Crown Prince of Prussia Launches His First Attack on Verdun

French Forces, 160,000
General Sarrail
General Dubail

German Forces, 500,000
Crown Prince of Prussia
General von Strautz

While the "Race to the Sea" was progressing further west, Verdun on the Eastern frontier of France was the scene of terrific battles. It will be recalled that, during the Battle of the Marne, and on the very eve of the Gefman retreat, the Crown Prince of Prussia had reduced Fort Troyon and almost taken Verdun. During the general German retreat his army had fallen back to the pass of Grand Pre. This withdrawal enabled General Sarrail to clear the town of 7000 German civilians and fortify every height within a radius of 20 miles of Verdun.

Coupling up with the army of the Crown Prince, in the Woevre district, was a new German army, commanded by General von Strautz. Together, they numbered 350,000 first line troops, with several corps held in reserve, an effective force of perhaps 500,000 rifles. To meet the onslaughts of this great army, General Sarrail could count on only four army corps—160,000 men.

Returning to the assault on Fort Troyon, on September 20, 1914 the combined armies of the Crown Prince and von Strautz reduced the fort to a dust heap, but the garrison nevertheless held out until relieved by Generals Sarrail and Dubail. All advances of the German infantry were repulsed by the French gunners on the nearby fortified heights.
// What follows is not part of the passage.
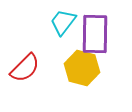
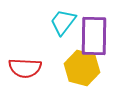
purple rectangle: moved 1 px left, 2 px down
red semicircle: rotated 48 degrees clockwise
Hoping to take Verdun by an attack in rear through the little town of St. Mihiel, the Germans advanced in full force on September 23, 1914 occupied the Hatton-Chattel spur, silenced the small fort of Paroches, destroyed the Roman Camp, and seized the bridgehead of St. Mihiel on the west bank of the Meuse. They had hoped to push due west to Revigny and complete the envelopment of Sarrail's Army, but the dauntless French would not let them pass. A French cavalry detachment drove them back, compelling them to entrench on the edge of the river.

A last desperate effort to pierce the French center was made on October 3, 1914. With the odds three to one in his favor, and with superior artillery, the Crown Prince attempted a turning movement through the woods of the Argonne against St. Menehold, but the French fell savagely upon his army and drove the Prussians back north of Varennes, capturing that town and gaining the road across the Argonne, which brought them in touch with Langle de Carey's army.

By this great victory, the French straightened their line, which now ran from Verdun due west to Souain and then along the Roman road to Rheims.

The Germans, however, held the salient at St. Mihiel and continued to hold it until General Pershing's Yankee Boys "ironed it out," in September, 1918. A stalemate now set in on the eastern end of the battle line, while the great battles in Flanders were being fought.